Background: A temporal relationship has been established between cocaine ingestion and myocardial infarction, and a cocaine-induced increase in platelet aggregation has been suggested as a possible explanation. However, the mechanisms of cocaine associated coronary thrombosis have yet to be completely elucidated. For this reason, we examined the in vitro effect of cocaine and its metabolites on platelet aggregation.

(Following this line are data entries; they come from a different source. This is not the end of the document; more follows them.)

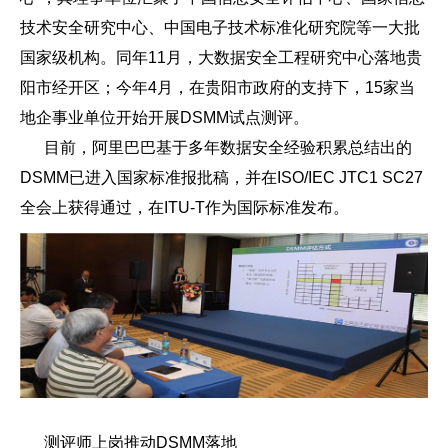
技术安全研究中心、中国电子技术标准化研究院等一大批
国家级机构。同年11月，大数据安全工程研究中心落地贵
阳市经开区；今年4月，在贵阳市政府的支持下，15家当
地企事业单位开始开展DSMM试点测评。
目前，阿里巴巴基于多年数据安全经验积累总结出的
DSMM已进入国家标准报批稿，并在ISO/IEC JTC1 SC27
全会上获得通过，在ITU-T作为国际标准发布。
测评师上岗推动DSMM落地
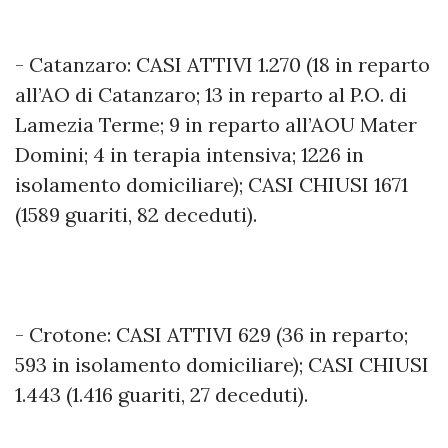
- Catanzaro: CASI ATTIVI 1.270 (18 in reparto
all’AO di Catanzaro; 13 in reparto al P.O. di
Lamezia Terme; 9 in reparto all’AOU Mater
Domini; 4 in terapia intensiva; 1226 in
isolamento domiciliare); CASI CHIUSI 1671
(1589 guariti, 82 deceduti).
- Crotone: CASI ATTIVI 629 (36 in reparto;
593 in isolamento domiciliare); CASI CHIUSI
1.443 (1.416 guariti, 27 deceduti).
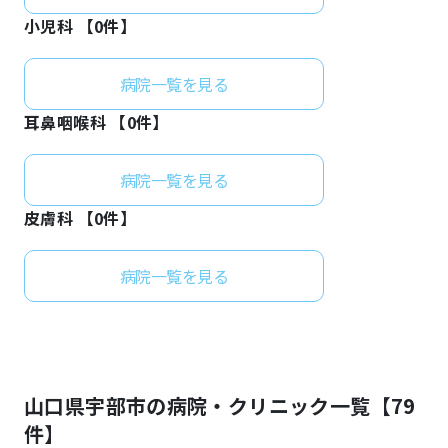
小児科 【
0
件】
病院一覧を見る
耳鼻咽喉科 【
0
件】
病院一覧を見る
皮膚科 【
0
件】
病院一覧を見る
山口県
宇部市
の病院・クリニック一覧【
79
件】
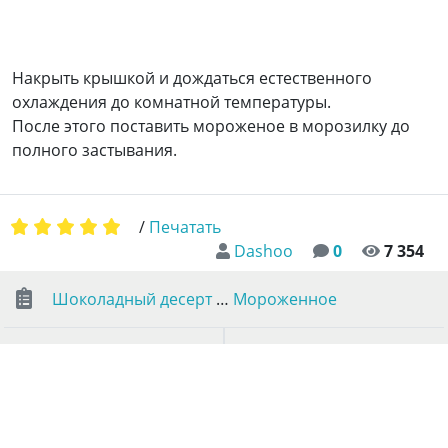
Накрыть крышкой и дождаться естественного
охлаждения до комнатной температуры.
После этого поставить мороженое в морозилку до
полного застывания.
/
Печатать
Dashoo
0
7 354
Шоколадный десерт
…
Мороженное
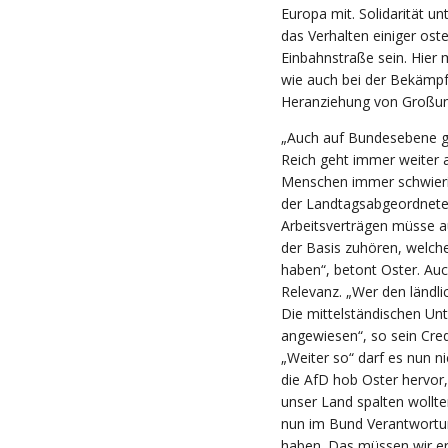
Europa mit. Solidarität un
das Verhalten einiger ost
Einbahnstraße sein. Hier
wie auch bei der Bekämpf
Heranziehung von Groß
„Auch auf Bundesebene gi
Reich geht immer weiter a
Menschen immer schwieri
der Landtagsabgeordnete.
Arbeitsverträgen müsse a
der Basis zuhören, welch
haben“, betont Oster. Au
Relevanz. „Wer den ländli
Die mittelständischen Unt
angewiesen“, so sein Credo
„Weiter so“ darf es nun ni
die AfD hob Oster hervor
unser Land spalten wollt
nun im Bund Verantwortu
haben. Das müssen wir ern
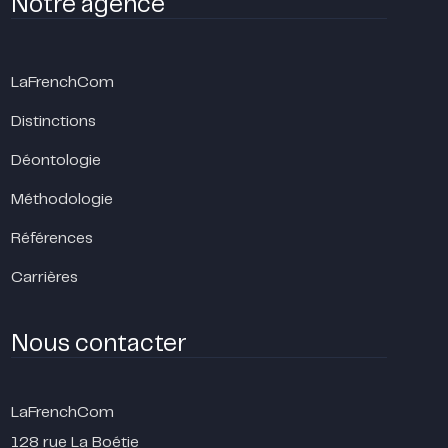
Notre agence
LaFrenchCom
Distinctions
Déontologie
Méthodologie
Références
Carrières
Nous contacter
LaFrenchCom
128 rue La Boétie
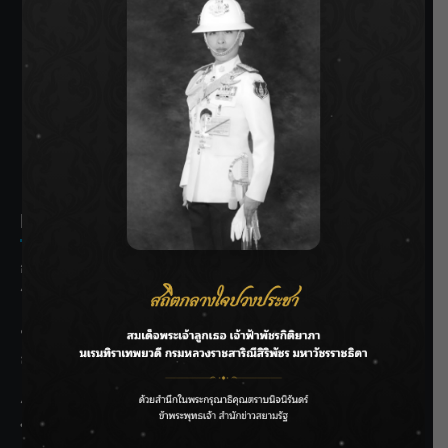
SIAMRATH VARIETY
THE BEST ENTERTAINMENT
Recent Posts
กรมชลฯ รับฟังประชาชน ติดตามแก้ปัญหาโครงการประตู
ระบายน้ำศรีสองรักฯ
‘แมน การิน’ แชร์ความเชื่อชวนคิด! “อยากกินอะไรหลังจาก
ลาโลกนี้ ให้ใส่บาตรสิ่งนั้นไว้ตอนยังมีชีวิต”
ราชเลขานุการในพระองค์ฯ ติดตามโครงการหุบกะพง–ห้วย
ทรายใต้ เสริมความมั่นคงน้ำเพชรบุรี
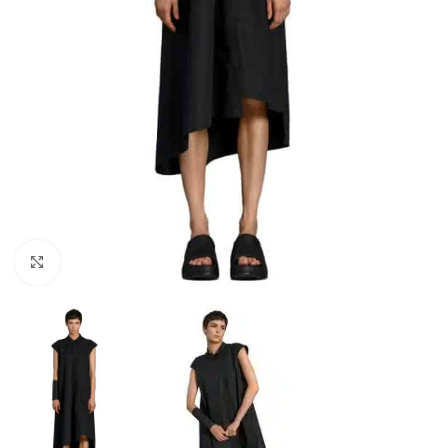
Click to enlarge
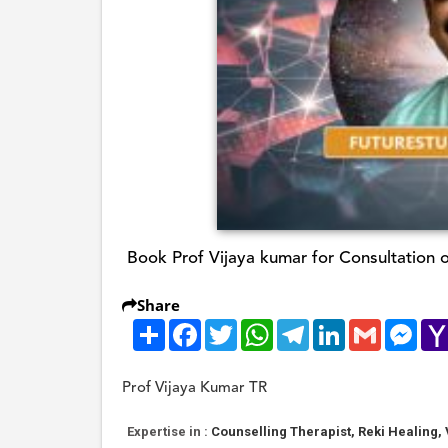
Book Prof Vijaya kumar for Consultation 
Share
Share
Facebook
Twitter
WhatsApp
Telegram
LinkedIn
Gmail
Mes
Prof Vijaya Kumar TR
Expertise in :
Counselling Therapist, Reki Healing,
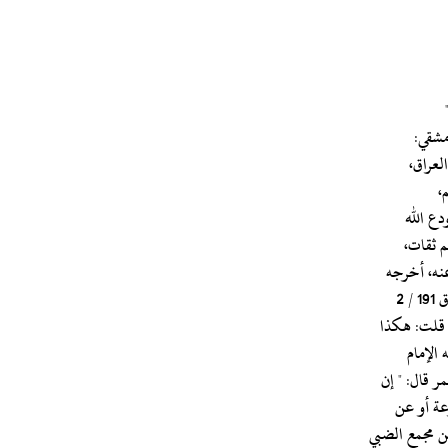
لعراق،
،
دع الله
م ثقات،
عنه، أخرجه
 2
. قلت: هكذا
 الإمام
عة أو عن
بن مجمع الضبي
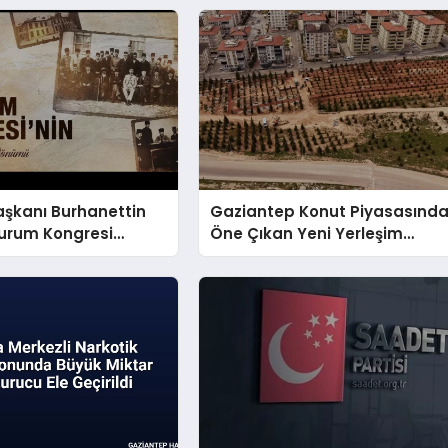
Başkanı Burhanettin
Gaziantep Konut Piyasasınd
zurum Kongresi
Öne Çıkan Yeni Yerleşim
yayımladı
Bölgeleri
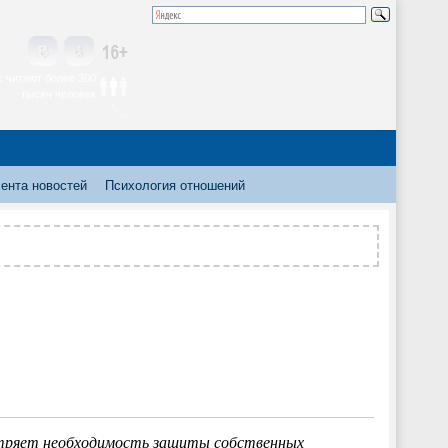
 читают более 300
тысяч человек
ента новостей
Психология отношений
стряет необходимость защиты собственных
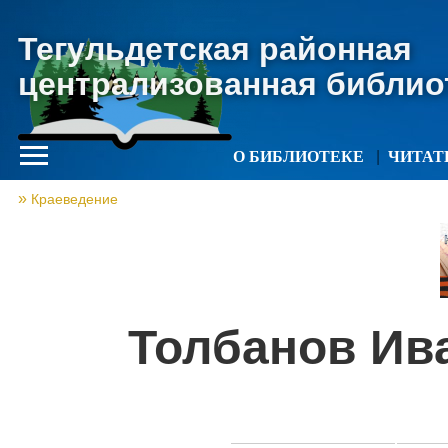
Тегульдетская районная
централизованная библио
О БИБЛИОТЕКЕ
ЧИТА
Краеведение
Толбанов Ив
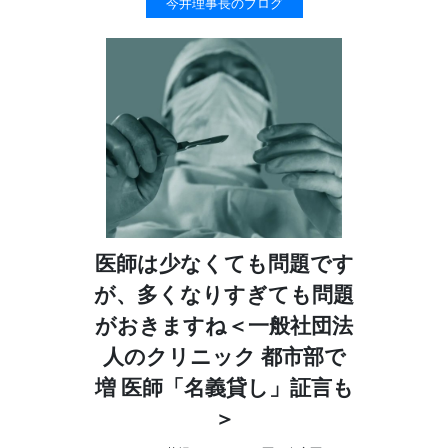
今井理事長のブログ
医師は少なくても問題です
が、多くなりすぎても問題
がおきますね＜一般社団法
人のクリニック 都市部で
増 医師「名義貸し」証言も
＞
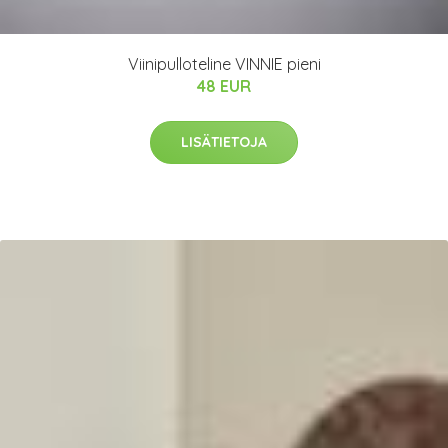
Viinipulloteline VINNIE pieni
48 EUR
LISÄTIETOJA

Methods: Platelet aggregation was tested by obtaining platelet rich plasma from 42 healthy volunteers and incubating the platelet rich plasma in six concentrations of cocaine (ranging from 1.47 to 2940 nmol) for 10 minutes prior to aggregation with ADP 1 microM. The same procedure was used to test the effect of two cocaine metabolites, benzoylecgonine and ecgonine methyl ester, on platelet aggregation. Abnormal results were confirmed by inducing aggregation with ADP at higher concentrations (2.4 and 10 microM) and with arachidonic acid (624 microM).
Results: At increasing concentrations, cocaine progressively inhibited ADP and arachidonic acid induced platelet aggregation. No effect was seen with benzoyl ecgonine or ecgonine methyl ester as compared to saline.
Conclusions: These data suggest that under certain conditions cocaine may negatively affect hemostasis by decreasing platelet aggregation.